**Requirement:**
Lines from the one with "750RS（ZⅡ）のフロントマスターシ" up to and including the one with "может заинтересовать" are to be copied exactly from the records below, without their pictures.

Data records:
= = =

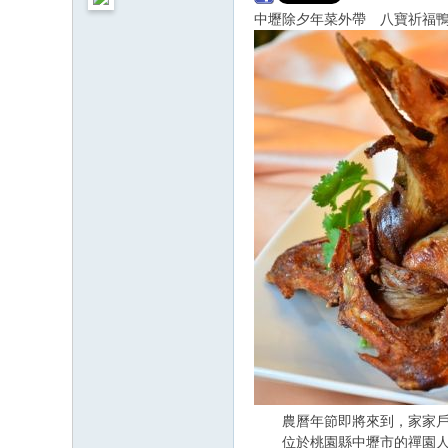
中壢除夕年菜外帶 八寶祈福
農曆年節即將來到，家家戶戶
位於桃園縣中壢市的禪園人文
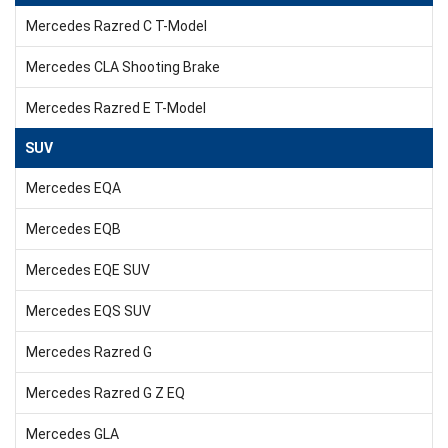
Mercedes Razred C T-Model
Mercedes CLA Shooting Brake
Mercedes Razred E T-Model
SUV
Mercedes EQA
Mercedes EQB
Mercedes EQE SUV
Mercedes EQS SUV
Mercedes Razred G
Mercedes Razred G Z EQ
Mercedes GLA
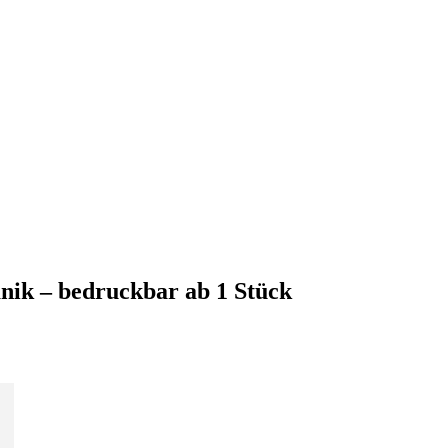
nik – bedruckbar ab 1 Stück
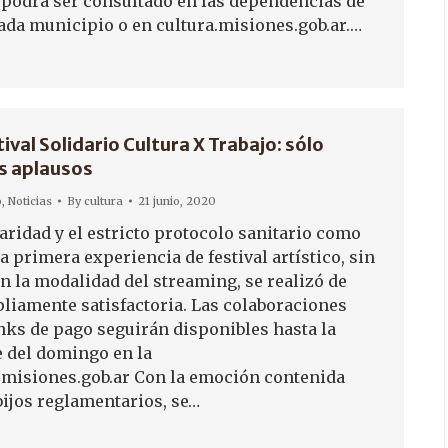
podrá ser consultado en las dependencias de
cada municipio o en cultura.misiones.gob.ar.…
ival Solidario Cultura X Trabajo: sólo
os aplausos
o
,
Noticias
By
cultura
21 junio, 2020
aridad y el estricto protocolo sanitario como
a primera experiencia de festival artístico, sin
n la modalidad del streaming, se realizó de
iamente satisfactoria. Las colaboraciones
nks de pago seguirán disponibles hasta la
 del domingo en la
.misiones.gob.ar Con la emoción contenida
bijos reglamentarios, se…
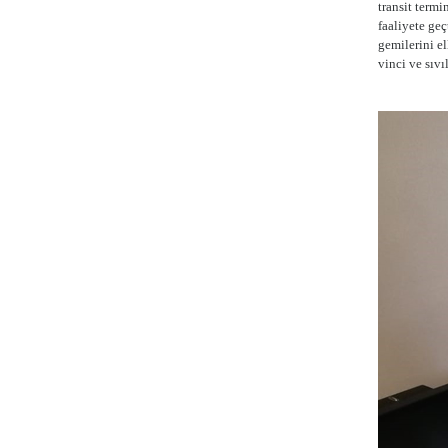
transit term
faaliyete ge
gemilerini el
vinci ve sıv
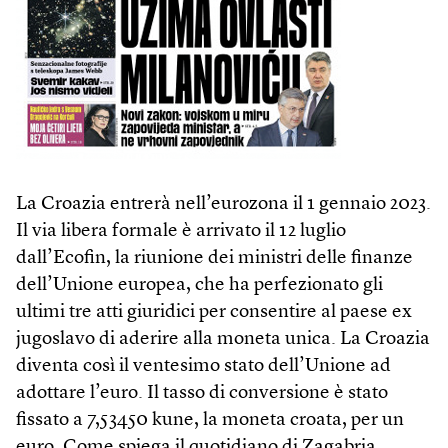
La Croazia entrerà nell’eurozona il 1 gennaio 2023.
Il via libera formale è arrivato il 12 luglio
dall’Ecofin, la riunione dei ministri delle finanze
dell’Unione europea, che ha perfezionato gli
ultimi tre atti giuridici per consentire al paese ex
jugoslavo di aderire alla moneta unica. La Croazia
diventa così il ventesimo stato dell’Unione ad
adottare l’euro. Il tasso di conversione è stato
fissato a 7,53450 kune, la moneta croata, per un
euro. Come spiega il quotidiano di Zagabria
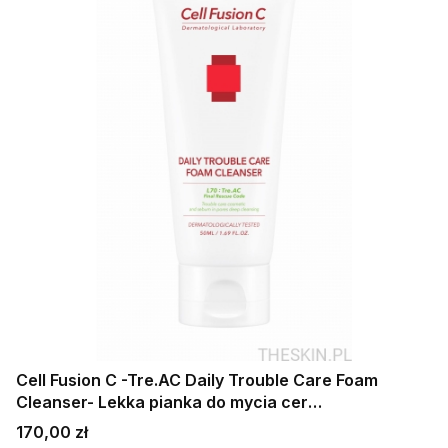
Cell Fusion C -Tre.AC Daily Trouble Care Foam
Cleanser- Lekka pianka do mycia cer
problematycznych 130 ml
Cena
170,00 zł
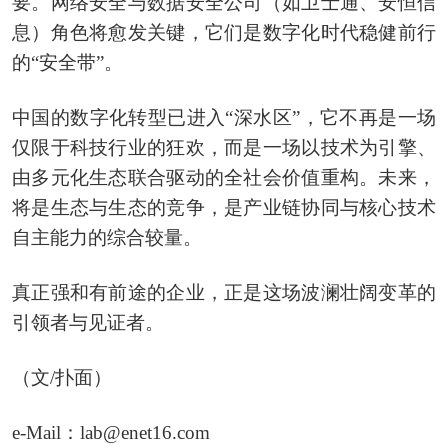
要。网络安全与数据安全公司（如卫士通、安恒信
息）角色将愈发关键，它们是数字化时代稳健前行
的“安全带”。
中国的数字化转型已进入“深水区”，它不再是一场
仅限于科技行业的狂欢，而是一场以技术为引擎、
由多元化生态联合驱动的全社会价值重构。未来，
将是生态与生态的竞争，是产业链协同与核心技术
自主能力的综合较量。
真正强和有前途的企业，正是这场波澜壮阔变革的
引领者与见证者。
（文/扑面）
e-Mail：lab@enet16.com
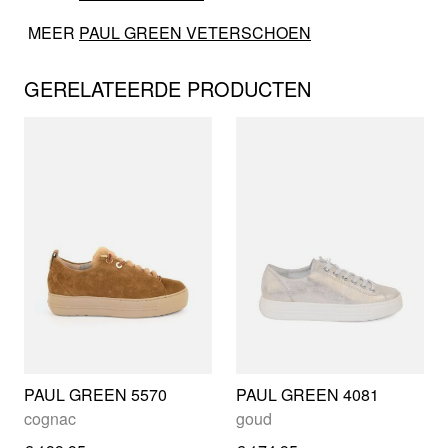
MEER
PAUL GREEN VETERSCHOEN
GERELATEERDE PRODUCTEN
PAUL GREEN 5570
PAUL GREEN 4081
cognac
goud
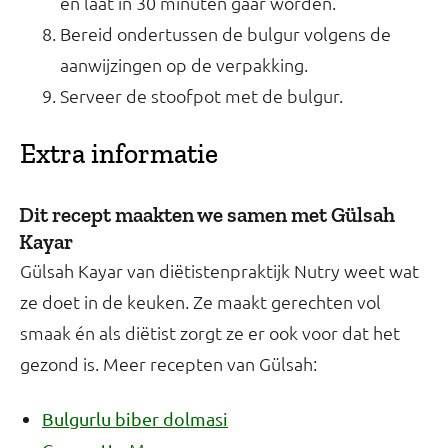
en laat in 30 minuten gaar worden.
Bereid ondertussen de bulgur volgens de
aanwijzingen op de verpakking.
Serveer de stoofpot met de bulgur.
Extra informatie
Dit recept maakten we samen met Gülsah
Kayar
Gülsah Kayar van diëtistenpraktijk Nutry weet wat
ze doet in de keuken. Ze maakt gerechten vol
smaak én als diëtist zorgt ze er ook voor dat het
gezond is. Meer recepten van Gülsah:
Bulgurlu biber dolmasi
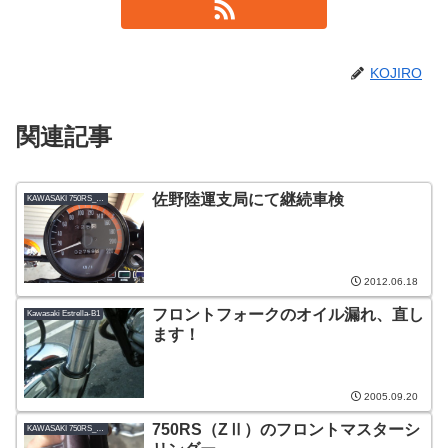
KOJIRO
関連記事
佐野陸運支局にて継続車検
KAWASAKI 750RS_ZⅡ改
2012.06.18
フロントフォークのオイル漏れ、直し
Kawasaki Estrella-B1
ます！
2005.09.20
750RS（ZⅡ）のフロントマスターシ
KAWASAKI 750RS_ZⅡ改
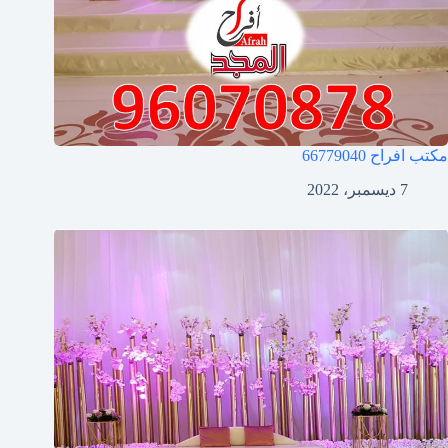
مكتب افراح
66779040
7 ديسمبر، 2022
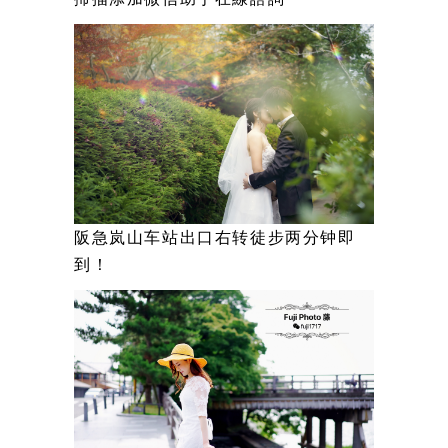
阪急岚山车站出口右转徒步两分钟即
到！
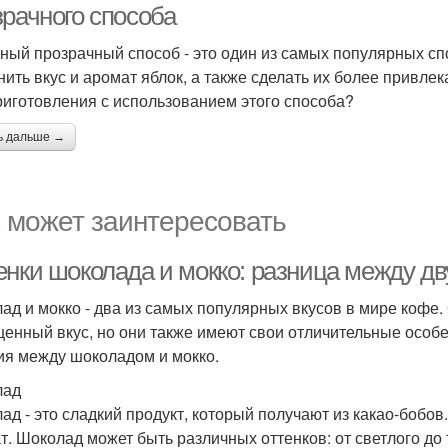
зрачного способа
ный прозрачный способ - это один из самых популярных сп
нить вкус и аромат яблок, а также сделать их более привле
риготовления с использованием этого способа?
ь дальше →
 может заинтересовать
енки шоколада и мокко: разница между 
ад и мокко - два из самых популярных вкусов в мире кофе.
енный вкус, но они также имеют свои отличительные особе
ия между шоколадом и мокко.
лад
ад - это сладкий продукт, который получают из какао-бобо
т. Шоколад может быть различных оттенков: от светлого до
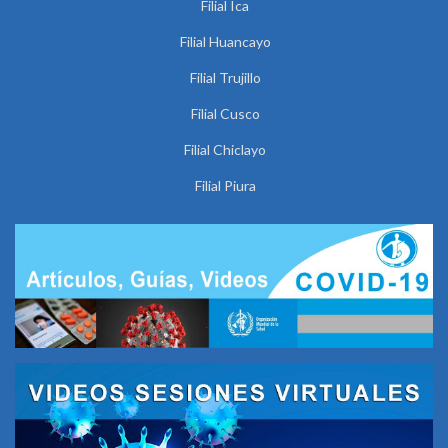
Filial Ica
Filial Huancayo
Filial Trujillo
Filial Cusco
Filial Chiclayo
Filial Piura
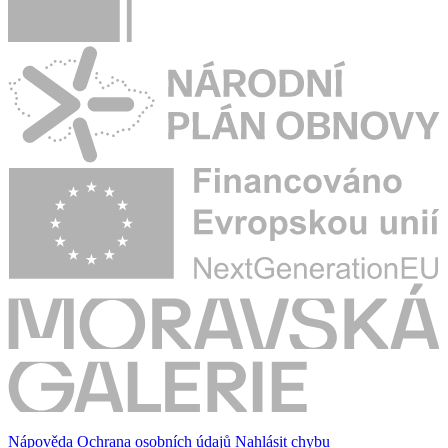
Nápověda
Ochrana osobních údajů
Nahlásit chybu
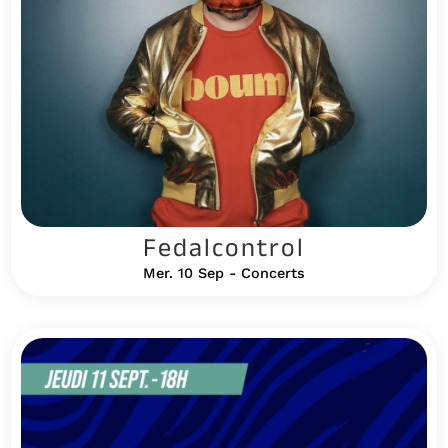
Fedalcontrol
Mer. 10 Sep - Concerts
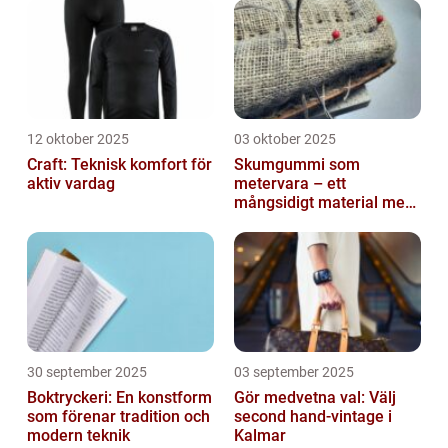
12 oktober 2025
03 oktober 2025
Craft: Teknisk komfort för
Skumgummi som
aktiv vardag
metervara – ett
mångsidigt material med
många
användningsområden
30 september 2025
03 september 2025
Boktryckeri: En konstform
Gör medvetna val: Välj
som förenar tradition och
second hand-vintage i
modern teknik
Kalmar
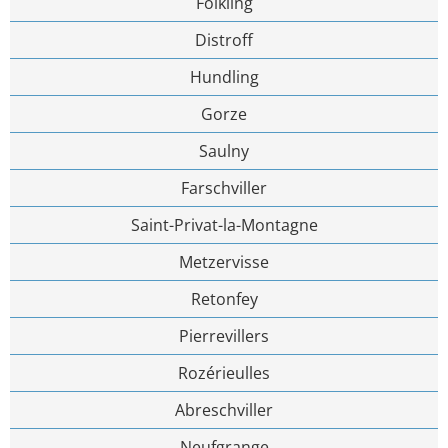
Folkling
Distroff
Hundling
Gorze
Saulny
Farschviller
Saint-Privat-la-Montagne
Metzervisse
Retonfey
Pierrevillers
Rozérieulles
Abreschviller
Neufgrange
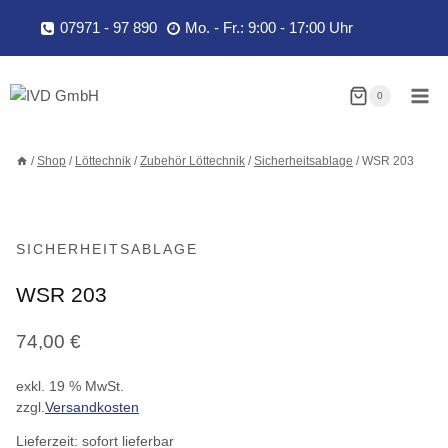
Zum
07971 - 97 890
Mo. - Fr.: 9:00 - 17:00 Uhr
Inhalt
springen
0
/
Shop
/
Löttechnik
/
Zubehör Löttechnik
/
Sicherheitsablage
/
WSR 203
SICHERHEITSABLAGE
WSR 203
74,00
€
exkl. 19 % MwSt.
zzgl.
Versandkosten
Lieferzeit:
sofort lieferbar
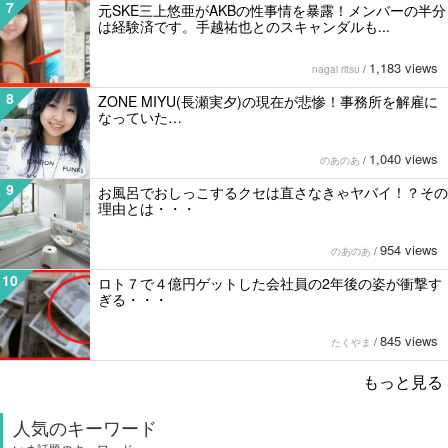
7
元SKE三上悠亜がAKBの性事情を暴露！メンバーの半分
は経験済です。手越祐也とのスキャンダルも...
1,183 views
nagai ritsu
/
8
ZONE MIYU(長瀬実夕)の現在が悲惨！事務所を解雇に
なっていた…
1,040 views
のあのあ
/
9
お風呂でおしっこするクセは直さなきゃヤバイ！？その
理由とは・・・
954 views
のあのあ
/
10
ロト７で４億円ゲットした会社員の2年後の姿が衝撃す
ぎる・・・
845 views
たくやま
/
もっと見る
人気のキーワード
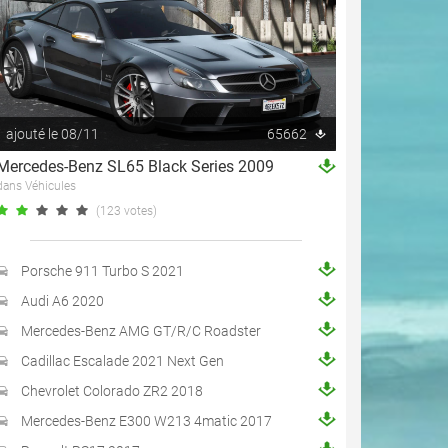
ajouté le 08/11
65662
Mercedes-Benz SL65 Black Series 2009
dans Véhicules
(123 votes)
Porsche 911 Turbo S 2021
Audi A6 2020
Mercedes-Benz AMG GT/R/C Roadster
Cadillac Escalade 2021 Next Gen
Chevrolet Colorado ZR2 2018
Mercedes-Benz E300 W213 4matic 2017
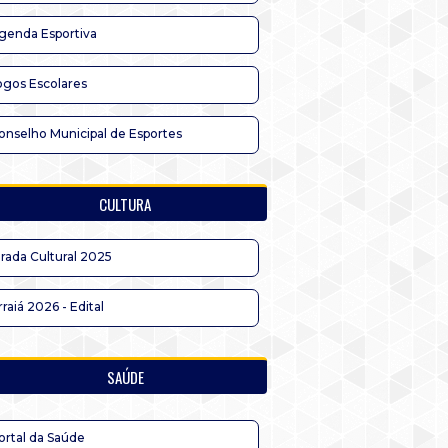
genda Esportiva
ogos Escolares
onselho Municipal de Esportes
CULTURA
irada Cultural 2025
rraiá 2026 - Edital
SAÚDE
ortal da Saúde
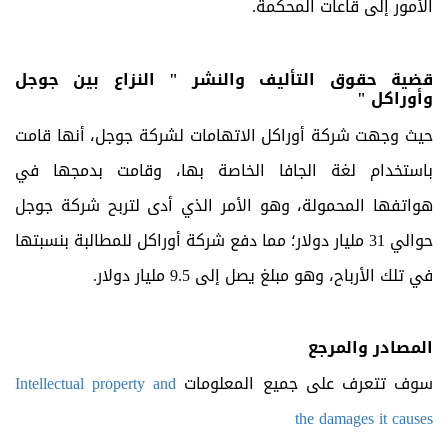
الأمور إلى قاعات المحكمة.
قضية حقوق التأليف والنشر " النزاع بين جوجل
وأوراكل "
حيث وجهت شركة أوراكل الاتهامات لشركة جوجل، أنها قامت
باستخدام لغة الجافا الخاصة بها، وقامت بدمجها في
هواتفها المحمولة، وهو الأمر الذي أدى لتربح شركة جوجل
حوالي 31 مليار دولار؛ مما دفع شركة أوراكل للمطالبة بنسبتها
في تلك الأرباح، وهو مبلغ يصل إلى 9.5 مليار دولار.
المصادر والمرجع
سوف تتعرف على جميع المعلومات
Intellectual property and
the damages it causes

= = =

**Answer area:**
750RS（ZⅡ）のフロントマスターシ
KAWASAKI 750RS_ZⅡ改
مكتب افراح
66779040
7 ديسمبر، 2022
阪急岚山车站出口右转徒步两分钟即
到！
зрачного способа
ный прозрачный способ - это один из самых популярных сп
нить вкус и аромат яблок, а также сделать их более привле
риготовления с использованием этого способа?
ь дальше →
 может заинтересовать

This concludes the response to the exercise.